How to complete this task
The output is the lines below from the one with "Vergangenheit ähnliche Produkte" through the one with "Stabilität finden bei", both included, printed exactly and with no other line.

:: Source material ::

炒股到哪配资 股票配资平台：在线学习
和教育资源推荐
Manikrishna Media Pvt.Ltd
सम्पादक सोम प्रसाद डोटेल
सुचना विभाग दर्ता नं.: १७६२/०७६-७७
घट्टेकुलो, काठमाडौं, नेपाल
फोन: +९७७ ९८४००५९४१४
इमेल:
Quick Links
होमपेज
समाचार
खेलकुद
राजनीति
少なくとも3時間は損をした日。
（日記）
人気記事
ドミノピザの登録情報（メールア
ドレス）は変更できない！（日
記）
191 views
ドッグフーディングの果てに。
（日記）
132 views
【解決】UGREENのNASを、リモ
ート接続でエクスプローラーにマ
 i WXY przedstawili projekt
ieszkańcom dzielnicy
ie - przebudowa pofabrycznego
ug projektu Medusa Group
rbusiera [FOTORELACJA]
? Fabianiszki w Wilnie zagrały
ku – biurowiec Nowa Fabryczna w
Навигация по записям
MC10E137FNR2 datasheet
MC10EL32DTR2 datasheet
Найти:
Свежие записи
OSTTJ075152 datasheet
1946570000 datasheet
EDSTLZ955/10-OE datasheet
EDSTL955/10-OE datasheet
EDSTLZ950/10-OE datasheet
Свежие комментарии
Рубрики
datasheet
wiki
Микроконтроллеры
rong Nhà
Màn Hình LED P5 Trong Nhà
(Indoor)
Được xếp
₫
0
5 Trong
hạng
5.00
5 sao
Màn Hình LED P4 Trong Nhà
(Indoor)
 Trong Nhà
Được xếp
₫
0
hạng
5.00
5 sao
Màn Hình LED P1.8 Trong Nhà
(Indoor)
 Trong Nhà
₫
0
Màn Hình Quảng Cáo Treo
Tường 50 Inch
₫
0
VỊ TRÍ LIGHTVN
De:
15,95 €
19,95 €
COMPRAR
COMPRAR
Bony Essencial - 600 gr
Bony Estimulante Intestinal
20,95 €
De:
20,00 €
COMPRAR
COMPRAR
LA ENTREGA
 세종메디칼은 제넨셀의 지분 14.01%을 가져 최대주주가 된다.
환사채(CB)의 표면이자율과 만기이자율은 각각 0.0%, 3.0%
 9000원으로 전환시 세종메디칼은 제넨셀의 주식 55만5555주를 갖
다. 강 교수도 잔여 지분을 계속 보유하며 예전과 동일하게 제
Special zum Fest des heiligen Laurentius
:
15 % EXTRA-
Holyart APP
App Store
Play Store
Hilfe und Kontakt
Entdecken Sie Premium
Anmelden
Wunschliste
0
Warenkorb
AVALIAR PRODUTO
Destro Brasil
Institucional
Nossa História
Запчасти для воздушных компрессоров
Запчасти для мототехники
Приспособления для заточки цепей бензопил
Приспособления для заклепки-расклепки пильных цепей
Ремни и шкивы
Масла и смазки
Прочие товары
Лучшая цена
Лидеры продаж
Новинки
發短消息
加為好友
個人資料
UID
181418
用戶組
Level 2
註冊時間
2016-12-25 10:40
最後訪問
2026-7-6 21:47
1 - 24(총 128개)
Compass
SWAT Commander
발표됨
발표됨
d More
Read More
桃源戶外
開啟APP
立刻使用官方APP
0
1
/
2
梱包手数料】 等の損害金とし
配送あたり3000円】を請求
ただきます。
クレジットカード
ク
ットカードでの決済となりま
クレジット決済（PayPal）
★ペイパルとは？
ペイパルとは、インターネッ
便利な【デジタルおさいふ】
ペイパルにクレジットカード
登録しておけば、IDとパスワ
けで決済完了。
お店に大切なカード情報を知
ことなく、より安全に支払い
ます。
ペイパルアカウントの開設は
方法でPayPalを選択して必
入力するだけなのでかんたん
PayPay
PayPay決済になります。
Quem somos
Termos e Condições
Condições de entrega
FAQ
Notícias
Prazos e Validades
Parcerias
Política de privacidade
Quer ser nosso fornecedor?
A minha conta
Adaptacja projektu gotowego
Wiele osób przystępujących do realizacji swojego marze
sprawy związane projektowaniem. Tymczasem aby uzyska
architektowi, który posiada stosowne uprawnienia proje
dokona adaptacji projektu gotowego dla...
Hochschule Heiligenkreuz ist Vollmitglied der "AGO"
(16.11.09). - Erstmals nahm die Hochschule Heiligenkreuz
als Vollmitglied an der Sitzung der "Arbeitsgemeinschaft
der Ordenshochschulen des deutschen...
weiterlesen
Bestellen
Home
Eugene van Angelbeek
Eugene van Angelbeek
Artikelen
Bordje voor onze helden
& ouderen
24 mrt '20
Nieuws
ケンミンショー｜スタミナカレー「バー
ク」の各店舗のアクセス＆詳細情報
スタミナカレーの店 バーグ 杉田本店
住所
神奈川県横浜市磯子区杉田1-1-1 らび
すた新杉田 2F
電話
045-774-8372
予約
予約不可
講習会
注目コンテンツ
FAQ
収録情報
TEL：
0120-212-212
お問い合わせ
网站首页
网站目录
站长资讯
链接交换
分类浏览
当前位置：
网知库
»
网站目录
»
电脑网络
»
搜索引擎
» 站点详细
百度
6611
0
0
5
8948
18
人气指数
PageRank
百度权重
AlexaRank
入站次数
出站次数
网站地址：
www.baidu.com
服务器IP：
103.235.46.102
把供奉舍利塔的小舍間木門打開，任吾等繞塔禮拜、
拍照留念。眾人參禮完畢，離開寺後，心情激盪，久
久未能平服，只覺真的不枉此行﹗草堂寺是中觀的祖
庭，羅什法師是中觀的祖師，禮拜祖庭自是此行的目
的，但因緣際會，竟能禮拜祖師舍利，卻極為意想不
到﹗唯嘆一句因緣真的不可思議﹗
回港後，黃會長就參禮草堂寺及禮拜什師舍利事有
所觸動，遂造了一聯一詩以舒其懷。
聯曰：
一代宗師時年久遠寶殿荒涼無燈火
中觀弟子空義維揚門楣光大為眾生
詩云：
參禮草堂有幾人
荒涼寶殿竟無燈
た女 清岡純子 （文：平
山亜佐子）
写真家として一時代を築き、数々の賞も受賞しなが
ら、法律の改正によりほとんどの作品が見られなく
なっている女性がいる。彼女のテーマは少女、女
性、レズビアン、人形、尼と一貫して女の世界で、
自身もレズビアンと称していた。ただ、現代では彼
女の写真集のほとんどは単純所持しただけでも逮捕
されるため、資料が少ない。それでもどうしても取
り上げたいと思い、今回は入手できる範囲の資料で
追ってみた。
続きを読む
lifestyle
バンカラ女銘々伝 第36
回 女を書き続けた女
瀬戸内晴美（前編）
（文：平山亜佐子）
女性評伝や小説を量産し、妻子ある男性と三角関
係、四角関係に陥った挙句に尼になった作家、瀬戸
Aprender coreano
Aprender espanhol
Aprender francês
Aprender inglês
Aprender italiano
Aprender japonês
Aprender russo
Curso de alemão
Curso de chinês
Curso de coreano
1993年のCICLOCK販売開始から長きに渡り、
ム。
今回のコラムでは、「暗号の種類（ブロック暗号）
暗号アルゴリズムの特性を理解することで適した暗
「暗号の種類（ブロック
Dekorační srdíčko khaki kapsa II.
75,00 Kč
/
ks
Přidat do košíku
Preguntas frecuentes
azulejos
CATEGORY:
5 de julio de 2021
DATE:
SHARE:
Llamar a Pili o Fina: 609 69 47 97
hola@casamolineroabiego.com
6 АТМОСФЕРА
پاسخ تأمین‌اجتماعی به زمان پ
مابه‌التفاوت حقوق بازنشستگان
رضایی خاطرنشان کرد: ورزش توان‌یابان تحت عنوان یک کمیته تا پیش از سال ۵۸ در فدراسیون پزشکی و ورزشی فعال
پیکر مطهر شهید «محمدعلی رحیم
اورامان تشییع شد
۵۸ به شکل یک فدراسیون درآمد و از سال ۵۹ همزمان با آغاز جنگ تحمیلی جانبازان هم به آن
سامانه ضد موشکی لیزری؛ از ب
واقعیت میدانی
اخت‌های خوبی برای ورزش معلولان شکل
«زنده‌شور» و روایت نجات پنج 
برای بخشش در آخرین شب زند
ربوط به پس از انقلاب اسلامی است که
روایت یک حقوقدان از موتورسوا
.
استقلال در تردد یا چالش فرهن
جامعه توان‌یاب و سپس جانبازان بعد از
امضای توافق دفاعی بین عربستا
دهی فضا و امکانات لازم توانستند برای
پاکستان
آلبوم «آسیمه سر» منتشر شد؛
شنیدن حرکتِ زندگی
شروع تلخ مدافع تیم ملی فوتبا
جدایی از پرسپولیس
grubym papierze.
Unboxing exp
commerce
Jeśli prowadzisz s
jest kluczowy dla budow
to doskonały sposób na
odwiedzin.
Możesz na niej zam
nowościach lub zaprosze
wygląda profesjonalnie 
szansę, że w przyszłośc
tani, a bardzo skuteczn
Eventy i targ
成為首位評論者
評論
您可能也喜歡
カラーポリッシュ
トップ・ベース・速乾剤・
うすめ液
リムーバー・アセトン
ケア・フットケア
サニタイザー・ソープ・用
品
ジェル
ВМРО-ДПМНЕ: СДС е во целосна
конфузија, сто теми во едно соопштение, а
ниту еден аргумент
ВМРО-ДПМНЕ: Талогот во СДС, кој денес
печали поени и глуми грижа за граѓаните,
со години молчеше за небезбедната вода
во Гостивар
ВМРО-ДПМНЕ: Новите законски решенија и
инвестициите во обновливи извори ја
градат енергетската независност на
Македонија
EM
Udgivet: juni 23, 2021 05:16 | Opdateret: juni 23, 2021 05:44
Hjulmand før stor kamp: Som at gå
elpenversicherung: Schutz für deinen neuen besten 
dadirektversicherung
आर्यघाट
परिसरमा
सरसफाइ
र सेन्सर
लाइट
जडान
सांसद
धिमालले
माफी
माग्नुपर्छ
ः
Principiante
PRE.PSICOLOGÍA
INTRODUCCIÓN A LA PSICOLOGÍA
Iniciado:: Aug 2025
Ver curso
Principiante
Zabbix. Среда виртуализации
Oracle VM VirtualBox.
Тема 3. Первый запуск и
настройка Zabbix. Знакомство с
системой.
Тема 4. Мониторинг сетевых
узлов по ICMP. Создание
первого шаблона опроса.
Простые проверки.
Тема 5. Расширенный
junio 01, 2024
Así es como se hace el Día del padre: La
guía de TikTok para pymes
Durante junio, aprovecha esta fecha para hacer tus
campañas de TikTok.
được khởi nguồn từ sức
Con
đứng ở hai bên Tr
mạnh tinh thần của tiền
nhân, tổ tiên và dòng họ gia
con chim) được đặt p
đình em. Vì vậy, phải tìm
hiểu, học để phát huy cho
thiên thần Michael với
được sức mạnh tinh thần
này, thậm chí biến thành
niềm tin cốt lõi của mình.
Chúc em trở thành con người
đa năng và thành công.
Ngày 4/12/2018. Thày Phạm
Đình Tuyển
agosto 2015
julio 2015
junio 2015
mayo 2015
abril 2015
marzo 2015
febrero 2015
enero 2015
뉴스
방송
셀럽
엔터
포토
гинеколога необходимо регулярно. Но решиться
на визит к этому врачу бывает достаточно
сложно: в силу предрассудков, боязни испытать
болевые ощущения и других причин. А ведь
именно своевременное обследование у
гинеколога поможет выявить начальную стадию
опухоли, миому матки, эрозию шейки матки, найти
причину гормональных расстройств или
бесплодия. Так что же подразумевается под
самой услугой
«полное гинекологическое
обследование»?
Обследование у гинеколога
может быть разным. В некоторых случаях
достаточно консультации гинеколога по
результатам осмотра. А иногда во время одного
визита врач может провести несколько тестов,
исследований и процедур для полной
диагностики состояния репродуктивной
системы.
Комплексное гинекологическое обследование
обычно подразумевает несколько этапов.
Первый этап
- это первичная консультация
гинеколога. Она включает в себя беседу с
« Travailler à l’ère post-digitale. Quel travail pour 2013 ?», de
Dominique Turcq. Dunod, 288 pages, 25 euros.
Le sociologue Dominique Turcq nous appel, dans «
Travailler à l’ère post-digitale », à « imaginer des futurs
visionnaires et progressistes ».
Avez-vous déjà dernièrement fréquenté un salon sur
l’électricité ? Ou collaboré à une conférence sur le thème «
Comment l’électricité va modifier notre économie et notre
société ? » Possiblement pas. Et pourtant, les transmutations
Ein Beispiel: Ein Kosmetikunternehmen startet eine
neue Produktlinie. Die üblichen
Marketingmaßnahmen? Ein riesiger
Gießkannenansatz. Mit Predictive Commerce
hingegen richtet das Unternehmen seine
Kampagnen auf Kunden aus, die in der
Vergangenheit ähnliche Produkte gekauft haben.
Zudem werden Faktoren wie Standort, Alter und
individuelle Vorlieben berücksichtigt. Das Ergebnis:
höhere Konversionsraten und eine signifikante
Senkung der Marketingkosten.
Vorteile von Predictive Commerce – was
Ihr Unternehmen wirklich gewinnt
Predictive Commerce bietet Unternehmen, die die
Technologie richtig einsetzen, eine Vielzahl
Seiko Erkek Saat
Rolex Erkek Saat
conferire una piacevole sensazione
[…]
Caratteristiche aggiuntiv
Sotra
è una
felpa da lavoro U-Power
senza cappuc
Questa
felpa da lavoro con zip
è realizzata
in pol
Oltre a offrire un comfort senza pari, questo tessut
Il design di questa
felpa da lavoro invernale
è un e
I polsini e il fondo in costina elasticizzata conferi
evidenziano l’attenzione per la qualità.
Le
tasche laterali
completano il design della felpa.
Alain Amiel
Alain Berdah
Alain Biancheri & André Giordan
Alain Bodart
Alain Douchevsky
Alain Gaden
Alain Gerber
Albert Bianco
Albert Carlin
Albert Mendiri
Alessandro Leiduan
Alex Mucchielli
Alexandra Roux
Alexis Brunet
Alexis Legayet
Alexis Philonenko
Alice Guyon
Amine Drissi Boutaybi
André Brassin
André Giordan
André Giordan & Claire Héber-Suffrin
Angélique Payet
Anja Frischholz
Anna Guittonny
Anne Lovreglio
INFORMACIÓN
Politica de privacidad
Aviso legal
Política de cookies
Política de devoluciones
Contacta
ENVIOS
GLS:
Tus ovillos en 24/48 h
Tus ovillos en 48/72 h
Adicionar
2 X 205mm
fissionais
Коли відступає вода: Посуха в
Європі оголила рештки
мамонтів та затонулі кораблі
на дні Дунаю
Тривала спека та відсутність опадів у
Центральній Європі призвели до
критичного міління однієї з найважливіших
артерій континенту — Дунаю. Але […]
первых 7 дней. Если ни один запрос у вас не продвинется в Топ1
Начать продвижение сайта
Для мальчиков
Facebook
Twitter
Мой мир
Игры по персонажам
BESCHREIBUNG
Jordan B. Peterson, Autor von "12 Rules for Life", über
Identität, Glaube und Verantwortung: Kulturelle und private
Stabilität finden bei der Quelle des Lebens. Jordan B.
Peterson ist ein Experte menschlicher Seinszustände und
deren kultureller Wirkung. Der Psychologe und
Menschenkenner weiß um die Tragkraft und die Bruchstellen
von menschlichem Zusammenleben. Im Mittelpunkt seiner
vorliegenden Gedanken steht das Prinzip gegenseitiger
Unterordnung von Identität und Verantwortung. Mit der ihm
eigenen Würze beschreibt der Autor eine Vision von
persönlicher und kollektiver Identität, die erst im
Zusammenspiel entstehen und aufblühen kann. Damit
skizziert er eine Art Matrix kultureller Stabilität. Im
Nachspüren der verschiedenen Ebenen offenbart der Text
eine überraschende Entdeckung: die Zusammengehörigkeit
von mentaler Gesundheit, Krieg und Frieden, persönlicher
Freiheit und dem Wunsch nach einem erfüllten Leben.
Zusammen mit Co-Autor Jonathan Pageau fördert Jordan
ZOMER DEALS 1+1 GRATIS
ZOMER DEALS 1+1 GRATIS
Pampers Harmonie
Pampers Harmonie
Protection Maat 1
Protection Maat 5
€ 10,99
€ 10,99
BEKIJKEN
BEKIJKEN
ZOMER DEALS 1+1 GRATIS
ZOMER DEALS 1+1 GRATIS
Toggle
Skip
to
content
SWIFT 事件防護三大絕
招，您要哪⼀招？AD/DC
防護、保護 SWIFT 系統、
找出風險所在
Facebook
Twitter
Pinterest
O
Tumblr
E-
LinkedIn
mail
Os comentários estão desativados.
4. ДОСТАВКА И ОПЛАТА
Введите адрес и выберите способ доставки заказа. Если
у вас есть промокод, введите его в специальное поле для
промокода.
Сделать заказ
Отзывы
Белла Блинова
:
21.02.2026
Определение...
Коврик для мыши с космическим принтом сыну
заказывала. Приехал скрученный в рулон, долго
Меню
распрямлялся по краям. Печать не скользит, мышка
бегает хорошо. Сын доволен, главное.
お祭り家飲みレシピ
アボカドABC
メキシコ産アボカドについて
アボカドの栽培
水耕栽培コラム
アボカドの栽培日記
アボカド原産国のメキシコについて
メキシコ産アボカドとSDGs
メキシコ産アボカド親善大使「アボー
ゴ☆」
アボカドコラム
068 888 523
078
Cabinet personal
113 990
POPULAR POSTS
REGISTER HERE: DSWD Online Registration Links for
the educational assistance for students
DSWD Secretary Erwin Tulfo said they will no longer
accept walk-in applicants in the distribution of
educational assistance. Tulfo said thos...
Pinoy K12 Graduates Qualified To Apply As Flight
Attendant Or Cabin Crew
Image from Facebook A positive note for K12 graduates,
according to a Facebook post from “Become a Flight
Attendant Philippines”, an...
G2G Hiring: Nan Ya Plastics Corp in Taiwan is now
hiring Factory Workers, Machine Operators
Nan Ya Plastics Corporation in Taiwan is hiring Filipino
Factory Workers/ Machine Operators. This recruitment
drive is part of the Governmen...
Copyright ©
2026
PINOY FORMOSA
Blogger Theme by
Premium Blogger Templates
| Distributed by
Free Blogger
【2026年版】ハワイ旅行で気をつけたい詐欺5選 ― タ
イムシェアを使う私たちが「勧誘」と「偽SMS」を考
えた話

:::

Finished exercise
Vergangenheit ähnliche Produkte gekauft haben.
Zudem werden Faktoren wie Standort, Alter und
individuelle Vorlieben berücksichtigt. Das Ergebnis:
höhere Konversionsraten und eine signifikante
Senkung der Marketingkosten.
Vorteile von Predictive Commerce – was
Ihr Unternehmen wirklich gewinnt
Predictive Commerce bietet Unternehmen, die die
Technologie richtig einsetzen, eine Vielzahl
Seiko Erkek Saat
Rolex Erkek Saat
conferire una piacevole sensazione
[…]
Caratteristiche aggiuntiv
Sotra
è una
felpa da lavoro U-Power
senza cappuc
Questa
felpa da lavoro con zip
è realizzata
in pol
Oltre a offrire un comfort senza pari, questo tessut
Il design di questa
felpa da lavoro invernale
è un e
I polsini e il fondo in costina elasticizzata conferi
evidenziano l’attenzione per la qualità.
Le
tasche laterali
completano il design della felpa.
Alain Amiel
Alain Berdah
Alain Biancheri & André Giordan
Alain Bodart
Alain Douchevsky
Alain Gaden
Alain Gerber
Albert Bianco
Albert Carlin
Albert Mendiri
Alessandro Leiduan
Alex Mucchielli
Alexandra Roux
Alexis Brunet
Alexis Legayet
Alexis Philonenko
Alice Guyon
Amine Drissi Boutaybi
André Brassin
André Giordan
André Giordan & Claire Héber-Suffrin
Angélique Payet
Anja Frischholz
Anna Guittonny
Anne Lovreglio
INFORMACIÓN
Politica de privacidad
Aviso legal
Política de cookies
Política de devoluciones
Contacta
ENVIOS
GLS:
Tus ovillos en 24/48 h
Tus ovillos en 48/72 h
Adicionar
2 X 205mm
fissionais
Коли відступає вода: Посуха в
Європі оголила рештки
мамонтів та затонулі кораблі
на дні Дунаю
Тривала спека та відсутність опадів у
Центральній Європі призвели до
критичного міління однієї з найважливіших
артерій континенту — Дунаю. Але […]
первых 7 дней. Если ни один запрос у вас не продвинется в Топ1
Начать продвижение сайта
Для мальчиков
Facebook
Twitter
Мой мир
Игры по персонажам
BESCHREIBUNG
Jordan B. Peterson, Autor von "12 Rules for Life", über
Identität, Glaube und Verantwortung: Kulturelle und private
Stabilität finden bei der Quelle des Lebens. Jordan B.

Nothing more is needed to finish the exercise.